Exercise is one of the most powerful things you can do for your body in perimenopause — but the type of exercise that helps most changes at this stage. Endless cardio, which many women reach for to manage weight, is not what the perimenopausal body needs most. What it needs is strength, and a mix that protects bone, muscle, mood, and heart all at once.

Here is what actually helps now, and why.

Why Your Body Needs Different Exercise Now

As oestrogen falls in perimenopause, several things happen that the right exercise directly counters:

  • Muscle is lost more easily, which slows metabolism and reduces strength.
  • Bone density drops faster, raising the risk of osteoporosis.
  • Fat shifts to the belly, partly driven by hormonal changes.
  • Mood, sleep, and anxiety become harder to manage.
  • Heart risk rises as oestrogen’s protective effect fades.

The striking thing is that a well-chosen exercise routine helps every one of these at the same time.
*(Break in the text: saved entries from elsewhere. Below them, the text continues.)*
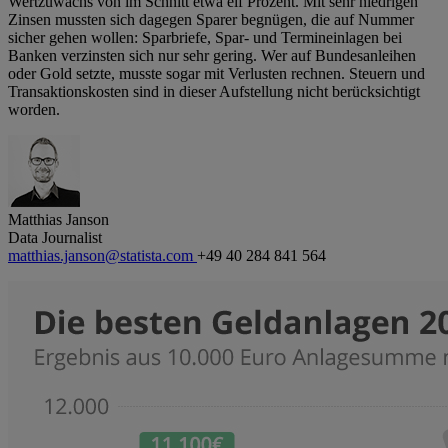
Wertzuwachs von im Schnitt etwa elf Prozent. Mit sehr niedrigen
Zinsen mussten sich dagegen Sparer begnügen, die auf Nummer
sicher gehen wollen: Sparbriefe, Spar- und Termineinlagen bei
Banken verzinsten sich nur sehr gering. Wer auf Bundesanleihen
oder Gold setzte, musste sogar mit Verlusten rechnen. Steuern und
Transaktionskosten sind in dieser Aufstellung nicht berücksichtigt
worden.
Matthias Janson
Data Journalist
matthias.janson@statista.com
+49 40 284 841 564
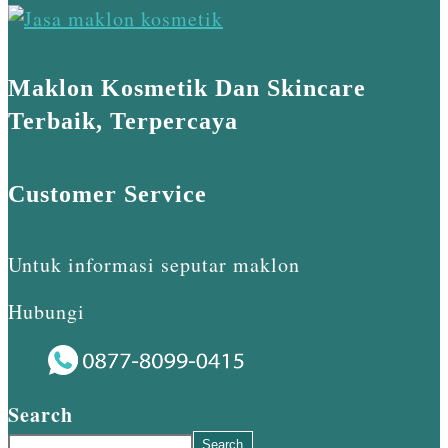
Maklon Kosmetik Dan Skincare
Terbaik, Terpercaya
Customer Service
Untuk informasi seputar maklon
Hubungi
Search
Search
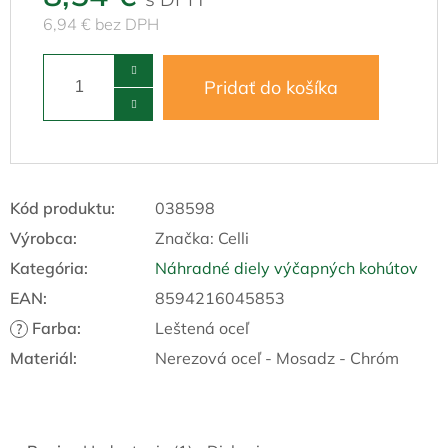
6,94 € bez DPH
Pridať do košíka
Kód produktu:
038598
Výrobca:
Značka:
Celli
Kategória
:
Náhradné diely výčapných kohútov
EAN
:
8594216045853
Farba
:
Leštená oceľ
?
Materiál
:
Nerezová oceľ - Mosadz - Chróm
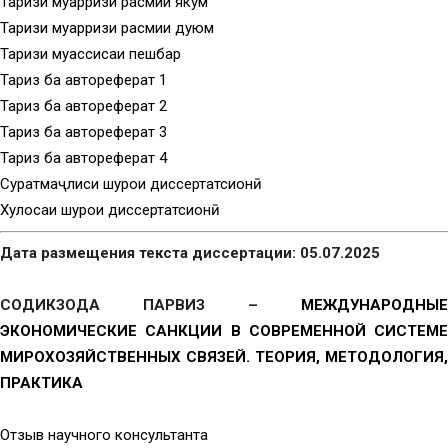
Тақризи муқарризи расмии якум
Тақризи муқарризи расмии дуюм
Тақризи муассисаи пешбар
Тақриз ба автореферат 1
Тақриз ба автореферат 2
Тақриз ба автореферат 3
Тақриз ба автореферат 4
Суратмаҷлиси шурои диссертатсионӣ
Хулосаи шурои диссертатсионӣ
Дата размещения текста диссертации: 05.07.2025
СОДИКЗОДА ПАРВИЗ –
МЕЖДУНАРОДНЫЕ
ЭКОНОМИЧЕСКИЕ САНКЦИИ В СОВРЕМЕННОЙ СИСТЕМЕ
МИРОХОЗЯЙСТВЕННЫХ СВЯЗЕЙ. ТЕОРИЯ, МЕТОДОЛОГИЯ,
ПРАКТИКА
Отзыв научного консультанта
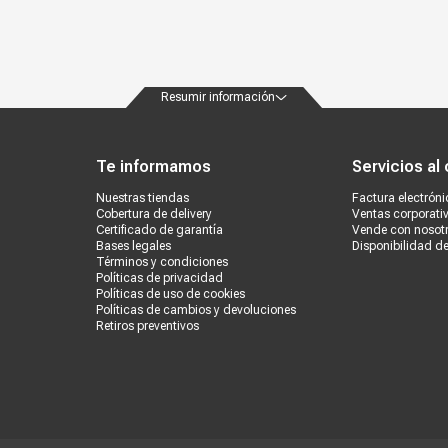
Resumir información
ondiciones
Políticas de privacidad
Canales de atención
Vende con nosotros
Nuestra
Te informamos
Servicios al 
Nuestras tiendas
Factura electróni
Cobertura de delivery
Ventas corporati
Certificado de garantía
Vende con nosot
Bases legales
Disponibilidad d
Términos y condiciones
Políticas de privacidad
Políticas de uso de cookies
Políticas de cambios y devoluciones
Retiros preventivos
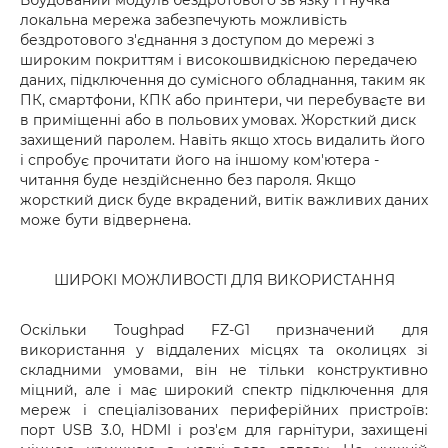
локальна мережа забезпечують можливість
бездротового з'єднання з доступом до мережі з
широким покриттям і високошвидкісною передачею
даних, підключення до сумісного обладнання, таким як
ПК, смартфони, КПК або принтери, чи перебуваєте ви
в приміщенні або в польових умовах. Жорсткий диск
захищений паролем. Навіть якщо хтось видалить його
і спробує прочитати його на іншому ком'ютера -
читання буде нездійсненно без пароля. Якщо
жорсткий диск буде вкрадений, витік важливих даних
може бути відвернена.
ШИРОКІ МОЖЛИВОСТІ ДЛЯ ВИКОРИСТАННЯ
Оскільки Toughpad FZ-G1 призначений для
використання у віддалених місцях та околицях зі
складними умовами, він не тільки конструктивно
міцний, але і має широкий спектр підключення для
мереж і спеціалізованих периферійних пристроїв:
порт USB 3.0, HDMI і роз'єм для гарнітури, захищені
This is why movement is one of the highest-value things you can do in midlife.

What Each Type of Exercise Does for You
Strength trainingBuilds muscle and bone, steadies metabolism and blood sugar — the single highest priority now
Weight-bearing / impactBrisk walking, stairs, dancing — signals bones to stay strong
CardioProtects the heart and lifts mood — useful, but not a substitute for strength
Balance & flexibilityYoga and mobility work protect joints, prevent falls, and calm the nervous system

Strength Training — The Priority

If you do one new thing in perimenopause, make it strength training. It is the most important and most under-done form of exercise for women at this stage.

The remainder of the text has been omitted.